Whether you’re mining your own data for ideas to help you grow your business, or you’re a full-time data analyst whose job is to reveal trends and information about others’ organizations, one thing’s certain: data quality is critical to your success.
However, even in the era of “big data” – with software that helps mine data for important discoveries and insights – cleaning up data by hand (aka “data wrangling” or “data munging”) is still a huge part of any project. In fact, it’s estimated that data scientists “spend from 50 percent to 80 percent of their time mired in this more mundane labor of collecting and preparing unruly digital data, before it can be explored for useful nuggets,” according to an article in the New York Times.
If you’re a business owner hoping to grow your company, your data informs what you do, how you grow, and where you head next. Therefore, your data must be as close to perfect as possible.
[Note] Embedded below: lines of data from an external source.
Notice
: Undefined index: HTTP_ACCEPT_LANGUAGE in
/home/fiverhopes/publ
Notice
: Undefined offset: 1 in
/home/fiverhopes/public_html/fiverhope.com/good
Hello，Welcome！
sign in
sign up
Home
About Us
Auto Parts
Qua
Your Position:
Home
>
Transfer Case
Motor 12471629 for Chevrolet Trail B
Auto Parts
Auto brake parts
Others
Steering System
But when you’re doing so much data cleansing by hand, making or overlooking errors – especially simple things that you’ve done hundreds of times – is easy to do. Which is why we’re taking a step back and looking at some of the basics that should be part of your best practices.
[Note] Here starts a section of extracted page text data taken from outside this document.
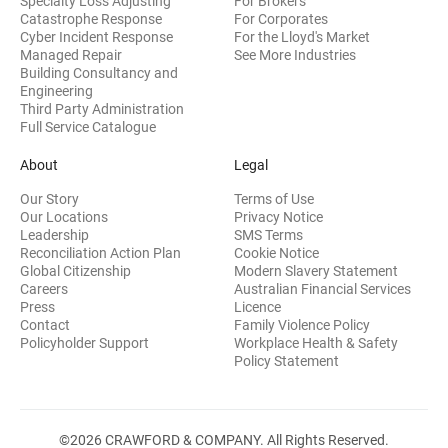
Specialty Loss Adjusting
For Brokers
Catastrophe Response
For Corporates
Cyber Incident Response
For the Lloyd's Market
Managed Repair
See More Industries
Building Consultancy and
(opens in new window)
Engineering
Third Party Administration
Full Service Catalogue
About
Legal
Our Story
Terms of Use
Our Locations
Privacy Notice
Leadership
SMS Terms
Reconciliation Action Plan
Cookie Notice
(opens 
Global Citizenship
Modern Slavery Statement
Careers
Australian Financial Services
(opens in new window)
Press
Licence
(opens in n
Contact
Family Violence Policy
Policyholder Support
Workplace Health & Safety
(opens in new wi
Policy Statement
©2026 CRAWFORD & COMPANY. All Rights Reserved.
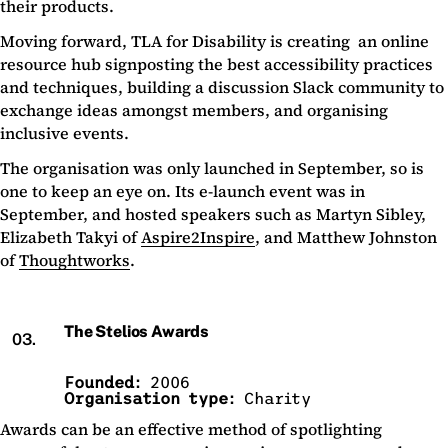
their products.
Moving forward, TLA for Disability is creating an online
resource hub signposting the best accessibility practices
and techniques, building a discussion Slack community to
exchange ideas amongst members, and organising
inclusive events.
The organisation was only launched in September, so is
one to keep an eye on. Its e-launch event was in
September, and hosted speakers such as Martyn Sibley,
Elizabeth Takyi of
Aspire2Inspire
, and Matthew Johnston
of
Thoughtworks
.
The Stelios Awards
03.
Founded:
2006
Organisation type:
Charity
Awards can be an effective method of spotlighting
- Check spelling. Running a spell check is easy to forget, but it’s a simple step that can help make your data easier to understand. Not only can you use a spell checker to find misspelled words, but depending on the data cleansing tools you use, it might be able to help you find values that aren’t consistently used – like product or company names – which you can then add to a custom dictionary.
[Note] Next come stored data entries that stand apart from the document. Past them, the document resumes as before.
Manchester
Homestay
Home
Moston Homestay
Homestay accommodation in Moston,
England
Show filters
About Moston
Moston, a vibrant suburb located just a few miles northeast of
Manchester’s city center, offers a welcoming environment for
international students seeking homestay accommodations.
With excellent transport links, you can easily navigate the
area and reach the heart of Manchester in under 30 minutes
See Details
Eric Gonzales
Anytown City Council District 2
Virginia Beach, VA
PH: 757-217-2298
- Remove spaces. Leading, trailing, or multiple embedded space characters, and nonprinting characters can cause results that are difficult to understand. To avoid them, be sure to remove spaces or unwanted characters before attempting to sort, search or filter your data.
- Create uniform time and date formats. Because there are so many different time and date formats that can be confused with numbered part codes or other strings that contain slash marks, hyphens, periods, and colons, all times and dates should be reformatted.
- Find and replace text. If your data has a common leading string that would be best to remove, like a label followed by a colon and space, or a suffix, like a parenthetic phrase at the end of the string that’s unnecessary, you can use a “find and replace” feature in your spreadsheet to automatically find instances of that text, then replace it with no text or another piece of text.
- Remove duplicate rows. It’s not uncommon to find duplicate rows when you import data, but you have to be aware of the problem to remove them. To do this, filter your data for unique values, confirm that the results are what you want, then simply remove any duplicate values.
- Merge and/or split columns. In order to make your data easier to digest, you might have to split some columns and merge others. For instance, you may want to split a column that contains a full name into two containing a first and last name. Or, you may want to split a column that contains an address field into several columns that contain the individual elements of the address, like street address, city, state, region, and/or postal code. Likewise, you may prefer one column with full names, or a single column for an address, and have to merge columns to organize your data correctly. Simply do what makes sense for your organization – and do it consistently.
In an era where data seems to be everywhere, the importance of using clean data from reliable sources cannot be overstated. After all, if your data is messy, poorly designed, or inaccurate, it won’t give you information you can act on. So once your data is clean, keep it that way. Run periodic checks to make sure that your team is adhering to your standards and best practices. The quality of your data will improve, and you – and your entire team – can act on the data with confidence.